Let’s face it: Security isn’t an afterthought; it’s a business builder. The last thing you want to do is break the trust of your customer base, and nobody knows this better than Apple.
Last year, the technology giant refused to comply with an order from the FBI to create a backdoor to encrypted data on its iPhones. The debate brought privacy and security issues into the forefront, with the company standing up for its customers.
Apple refused to compromise their security, and you shouldn’t either.
Change the locks to your database — keep the key
We know it sounds rudimentary, but you need to ensure users that data both in transit and at rest is encrypted. While reviewing countless “what-if” scenarios is helpful doomsday prep in the event of a breach, you’re better off doubling down on your encryption key protocols.
For example, rather than embedding your encryption key within your application, you can store it on a hardware security module (HSM) to add another tier to accessing your database. According to Security Intelligence, the HSM serves as an offline host for your encryption key and protects against invading hackers by moving off the web.
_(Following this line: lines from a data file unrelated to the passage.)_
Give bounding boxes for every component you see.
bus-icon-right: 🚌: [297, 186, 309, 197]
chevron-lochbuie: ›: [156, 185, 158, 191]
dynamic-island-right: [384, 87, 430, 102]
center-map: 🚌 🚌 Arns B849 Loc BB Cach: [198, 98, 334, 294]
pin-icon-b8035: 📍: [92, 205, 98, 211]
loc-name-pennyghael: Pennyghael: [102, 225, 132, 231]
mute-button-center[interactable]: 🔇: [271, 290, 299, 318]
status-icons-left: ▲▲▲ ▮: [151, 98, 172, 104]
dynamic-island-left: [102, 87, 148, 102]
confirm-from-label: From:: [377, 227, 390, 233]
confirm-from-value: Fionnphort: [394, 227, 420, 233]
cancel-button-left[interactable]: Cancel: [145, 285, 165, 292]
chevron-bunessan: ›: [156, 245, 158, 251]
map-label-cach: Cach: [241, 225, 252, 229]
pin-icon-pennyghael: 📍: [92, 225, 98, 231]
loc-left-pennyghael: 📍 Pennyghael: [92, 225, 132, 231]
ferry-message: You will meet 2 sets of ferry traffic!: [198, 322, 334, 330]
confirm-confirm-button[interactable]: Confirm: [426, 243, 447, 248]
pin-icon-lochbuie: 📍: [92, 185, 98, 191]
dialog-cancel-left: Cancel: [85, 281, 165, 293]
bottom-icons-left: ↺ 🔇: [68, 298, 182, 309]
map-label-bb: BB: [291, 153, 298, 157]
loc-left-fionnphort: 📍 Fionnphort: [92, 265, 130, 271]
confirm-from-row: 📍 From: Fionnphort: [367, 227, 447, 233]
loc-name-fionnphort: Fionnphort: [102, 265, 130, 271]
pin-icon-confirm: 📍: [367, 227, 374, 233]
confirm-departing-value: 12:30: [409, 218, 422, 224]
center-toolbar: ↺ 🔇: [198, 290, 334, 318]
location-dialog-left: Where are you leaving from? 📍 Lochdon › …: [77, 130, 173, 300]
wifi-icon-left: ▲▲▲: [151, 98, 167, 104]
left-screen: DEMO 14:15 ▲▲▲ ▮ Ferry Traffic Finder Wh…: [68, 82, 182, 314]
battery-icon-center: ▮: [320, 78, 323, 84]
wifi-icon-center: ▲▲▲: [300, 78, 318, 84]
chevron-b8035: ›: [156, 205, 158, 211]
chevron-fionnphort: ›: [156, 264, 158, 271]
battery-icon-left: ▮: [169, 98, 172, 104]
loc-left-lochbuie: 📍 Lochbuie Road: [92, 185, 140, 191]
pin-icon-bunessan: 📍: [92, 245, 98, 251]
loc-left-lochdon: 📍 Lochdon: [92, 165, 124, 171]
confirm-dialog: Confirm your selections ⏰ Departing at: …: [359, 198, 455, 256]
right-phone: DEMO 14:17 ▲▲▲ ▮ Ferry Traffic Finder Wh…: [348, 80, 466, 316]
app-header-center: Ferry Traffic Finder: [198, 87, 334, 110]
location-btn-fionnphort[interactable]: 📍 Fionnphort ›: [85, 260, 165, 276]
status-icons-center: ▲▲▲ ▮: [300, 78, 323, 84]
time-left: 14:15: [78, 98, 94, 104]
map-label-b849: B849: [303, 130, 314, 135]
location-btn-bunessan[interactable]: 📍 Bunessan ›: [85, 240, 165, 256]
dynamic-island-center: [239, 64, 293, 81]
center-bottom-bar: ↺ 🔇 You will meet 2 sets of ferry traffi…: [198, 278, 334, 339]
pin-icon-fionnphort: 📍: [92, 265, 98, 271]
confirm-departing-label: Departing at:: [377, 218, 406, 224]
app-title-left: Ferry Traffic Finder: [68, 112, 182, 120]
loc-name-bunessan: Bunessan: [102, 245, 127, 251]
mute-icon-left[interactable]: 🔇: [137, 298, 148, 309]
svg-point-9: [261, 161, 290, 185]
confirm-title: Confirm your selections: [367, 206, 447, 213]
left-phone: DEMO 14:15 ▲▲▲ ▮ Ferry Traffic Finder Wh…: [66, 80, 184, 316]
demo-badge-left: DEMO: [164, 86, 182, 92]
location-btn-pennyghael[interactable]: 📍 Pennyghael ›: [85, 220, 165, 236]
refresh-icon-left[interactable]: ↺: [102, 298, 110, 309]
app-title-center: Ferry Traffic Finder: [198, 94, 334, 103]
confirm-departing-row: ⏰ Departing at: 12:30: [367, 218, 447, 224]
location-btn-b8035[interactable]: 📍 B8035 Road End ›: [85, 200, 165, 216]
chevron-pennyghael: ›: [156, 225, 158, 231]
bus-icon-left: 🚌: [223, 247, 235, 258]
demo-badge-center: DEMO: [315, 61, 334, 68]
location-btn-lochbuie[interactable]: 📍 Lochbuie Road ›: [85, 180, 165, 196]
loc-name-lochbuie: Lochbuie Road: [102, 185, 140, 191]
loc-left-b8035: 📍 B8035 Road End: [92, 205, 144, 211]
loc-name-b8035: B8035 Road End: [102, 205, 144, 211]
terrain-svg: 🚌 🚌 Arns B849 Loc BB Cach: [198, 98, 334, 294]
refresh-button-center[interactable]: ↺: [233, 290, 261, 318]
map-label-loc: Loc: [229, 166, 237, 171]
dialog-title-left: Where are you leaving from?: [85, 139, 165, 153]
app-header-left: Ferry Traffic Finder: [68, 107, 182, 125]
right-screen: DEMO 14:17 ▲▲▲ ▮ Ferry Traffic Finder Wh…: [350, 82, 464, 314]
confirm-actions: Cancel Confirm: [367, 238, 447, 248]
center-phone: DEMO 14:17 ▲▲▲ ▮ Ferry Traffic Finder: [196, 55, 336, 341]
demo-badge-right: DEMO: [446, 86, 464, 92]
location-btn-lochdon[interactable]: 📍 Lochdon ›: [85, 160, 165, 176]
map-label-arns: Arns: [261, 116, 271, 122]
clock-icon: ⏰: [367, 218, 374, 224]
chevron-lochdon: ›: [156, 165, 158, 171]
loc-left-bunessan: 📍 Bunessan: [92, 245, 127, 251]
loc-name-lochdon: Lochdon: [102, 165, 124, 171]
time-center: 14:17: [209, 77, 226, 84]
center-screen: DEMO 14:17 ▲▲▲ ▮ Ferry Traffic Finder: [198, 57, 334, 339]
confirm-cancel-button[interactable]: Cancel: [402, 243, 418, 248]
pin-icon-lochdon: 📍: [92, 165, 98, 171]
Taking action shows customers that you’re invested in their protection and value their contributions beyond cashing checks every month.
Never lower the drawbridge to a Trojan
What cues should you take away from the Apple case? Where should you draw the line between security and privacy? These questions are critical to maintaining your business and widening the gap between yourself and your competitors. With hackers devising more sophisticated methods to lift your customers’ secured data, it’s imperative to stay ahead of their efforts.
By refusing to compromise security, you can be the George Clooney from “Ocean’s Eleven” rather than the George Clooney of “The Perfect Storm.” Take a closer look at your protocols, bolster your defenses ahead of a potential attack and be proactive in identifying weaknesses to reap the benefits of customer retention.
In an interview with The New York Times, former National Security Agency analyst Jay Kaplan said, “Apple is a business, and it has to earn the trust of its customers. It needs to be perceived as something that can fix this vulnerability as soon as possible.”
In a forest of silver maples, be the Apple tree above the competition.